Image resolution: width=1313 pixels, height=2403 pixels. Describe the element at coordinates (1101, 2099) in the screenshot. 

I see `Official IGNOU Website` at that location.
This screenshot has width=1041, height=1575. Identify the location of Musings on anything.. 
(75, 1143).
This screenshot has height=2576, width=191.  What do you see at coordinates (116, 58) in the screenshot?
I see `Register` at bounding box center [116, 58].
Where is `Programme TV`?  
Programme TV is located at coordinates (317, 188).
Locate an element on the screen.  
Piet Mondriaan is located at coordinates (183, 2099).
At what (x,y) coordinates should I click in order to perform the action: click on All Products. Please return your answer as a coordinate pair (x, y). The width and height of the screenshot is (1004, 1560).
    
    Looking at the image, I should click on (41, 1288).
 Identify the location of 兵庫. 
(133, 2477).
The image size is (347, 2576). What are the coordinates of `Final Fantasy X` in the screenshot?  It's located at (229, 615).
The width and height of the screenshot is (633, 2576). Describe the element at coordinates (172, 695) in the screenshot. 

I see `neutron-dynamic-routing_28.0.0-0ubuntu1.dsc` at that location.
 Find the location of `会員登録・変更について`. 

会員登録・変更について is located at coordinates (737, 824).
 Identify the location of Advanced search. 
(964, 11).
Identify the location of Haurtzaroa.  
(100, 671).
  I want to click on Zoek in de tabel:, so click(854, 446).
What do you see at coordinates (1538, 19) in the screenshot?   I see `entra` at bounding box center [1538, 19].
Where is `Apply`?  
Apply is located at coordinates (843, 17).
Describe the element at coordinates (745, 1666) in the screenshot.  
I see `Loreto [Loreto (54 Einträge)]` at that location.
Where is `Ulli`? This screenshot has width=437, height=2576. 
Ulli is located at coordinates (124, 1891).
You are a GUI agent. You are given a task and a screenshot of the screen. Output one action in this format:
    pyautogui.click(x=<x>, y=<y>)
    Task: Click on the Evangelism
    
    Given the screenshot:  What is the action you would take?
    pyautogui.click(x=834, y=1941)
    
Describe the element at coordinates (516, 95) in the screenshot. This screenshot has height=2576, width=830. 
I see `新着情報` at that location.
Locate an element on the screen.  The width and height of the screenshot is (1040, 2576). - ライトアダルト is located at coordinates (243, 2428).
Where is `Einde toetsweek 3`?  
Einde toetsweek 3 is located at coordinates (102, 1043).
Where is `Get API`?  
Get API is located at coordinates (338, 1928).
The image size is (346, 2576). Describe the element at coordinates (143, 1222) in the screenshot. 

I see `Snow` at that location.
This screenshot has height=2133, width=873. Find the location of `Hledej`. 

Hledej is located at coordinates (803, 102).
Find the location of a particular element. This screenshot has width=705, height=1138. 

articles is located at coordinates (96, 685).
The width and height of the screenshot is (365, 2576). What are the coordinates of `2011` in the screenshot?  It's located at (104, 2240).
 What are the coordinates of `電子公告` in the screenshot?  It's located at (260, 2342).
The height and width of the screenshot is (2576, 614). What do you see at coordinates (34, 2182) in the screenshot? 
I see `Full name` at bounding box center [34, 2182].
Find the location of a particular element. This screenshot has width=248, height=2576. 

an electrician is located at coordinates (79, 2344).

* * * * *

AIM OF THE TASK:
Transcribe the material in full; every line must match exactly.

TASK SOLUTION:
Image resolution: width=1313 pixels, height=2403 pixels. Describe the element at coordinates (1101, 2099) in the screenshot. 

I see `Official IGNOU Website` at that location.
This screenshot has width=1041, height=1575. Identify the location of Musings on anything.. 
(75, 1143).
This screenshot has height=2576, width=191.  What do you see at coordinates (116, 58) in the screenshot?
I see `Register` at bounding box center [116, 58].
Where is `Programme TV`?  
Programme TV is located at coordinates (317, 188).
Locate an element on the screen.  
Piet Mondriaan is located at coordinates (183, 2099).
At what (x,y) coordinates should I click in order to perform the action: click on All Products. Please return your answer as a coordinate pair (x, y). The width and height of the screenshot is (1004, 1560).
    
    Looking at the image, I should click on (41, 1288).
 Identify the location of 兵庫. 
(133, 2477).
The image size is (347, 2576). What are the coordinates of `Final Fantasy X` in the screenshot?  It's located at (229, 615).
The width and height of the screenshot is (633, 2576). Describe the element at coordinates (172, 695) in the screenshot. 

I see `neutron-dynamic-routing_28.0.0-0ubuntu1.dsc` at that location.
 Find the location of `会員登録・変更について`. 

会員登録・変更について is located at coordinates (737, 824).
 Identify the location of Advanced search. 
(964, 11).
Identify the location of Haurtzaroa.  
(100, 671).
  I want to click on Zoek in de tabel:, so click(854, 446).
What do you see at coordinates (1538, 19) in the screenshot?   I see `entra` at bounding box center [1538, 19].
Where is `Apply`?  
Apply is located at coordinates (843, 17).
Describe the element at coordinates (745, 1666) in the screenshot.  
I see `Loreto [Loreto (54 Einträge)]` at that location.
Where is `Ulli`? This screenshot has width=437, height=2576. 
Ulli is located at coordinates (124, 1891).
You are a GUI agent. You are given a task and a screenshot of the screen. Output one action in this format:
    pyautogui.click(x=<x>, y=<y>)
    Task: Click on the Evangelism
    
    Given the screenshot:  What is the action you would take?
    pyautogui.click(x=834, y=1941)
    
Describe the element at coordinates (516, 95) in the screenshot. This screenshot has height=2576, width=830. 
I see `新着情報` at that location.
Locate an element on the screen.  The width and height of the screenshot is (1040, 2576). - ライトアダルト is located at coordinates (243, 2428).
Where is `Einde toetsweek 3`?  
Einde toetsweek 3 is located at coordinates (102, 1043).
Where is `Get API`?  
Get API is located at coordinates (338, 1928).
The image size is (346, 2576). Describe the element at coordinates (143, 1222) in the screenshot. 

I see `Snow` at that location.
This screenshot has height=2133, width=873. Find the location of `Hledej`. 

Hledej is located at coordinates (803, 102).
Find the location of a particular element. This screenshot has width=705, height=1138. 

articles is located at coordinates (96, 685).
The width and height of the screenshot is (365, 2576). What are the coordinates of `2011` in the screenshot?  It's located at (104, 2240).
 What are the coordinates of `電子公告` in the screenshot?  It's located at (260, 2342).
The height and width of the screenshot is (2576, 614). What do you see at coordinates (34, 2182) in the screenshot? 
I see `Full name` at bounding box center [34, 2182].
Find the location of a particular element. This screenshot has width=248, height=2576. 

an electrician is located at coordinates (79, 2344).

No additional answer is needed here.